**TASK OBJECTIVE:**
Without the images, repeat every line of the listing exactly.

**LISTED RECORDS:**
==*==

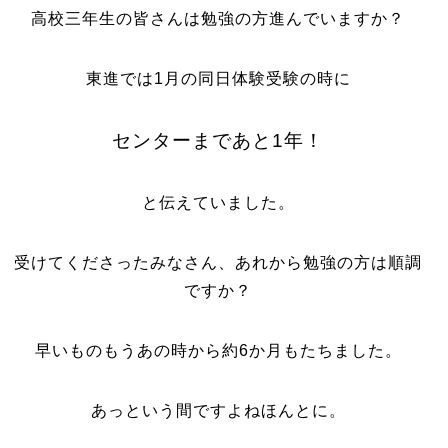
高校三年生の皆さんは勉強の方進んでいますか？
東進では1月の同日体験受験の時に
センターまであと1年！
と伝えていました。
受けてくださったみなさん、あれから勉強の方は順調
ですか？
早いものもうあの時から約6か月もたちました。
あっという間ですよねほんとに。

==*==

**RESPONSE TO THIS TASK:**
高校三年生の皆さんは勉強の方進んでいますか？
東進では1月の同日体験受験の時に
センターまであと1年！
と伝えていました。
受けてくださったみなさん、あれから勉強の方は順調
ですか？
早いものもうあの時から約6か月もたちました。
あっという間ですよねほんとに。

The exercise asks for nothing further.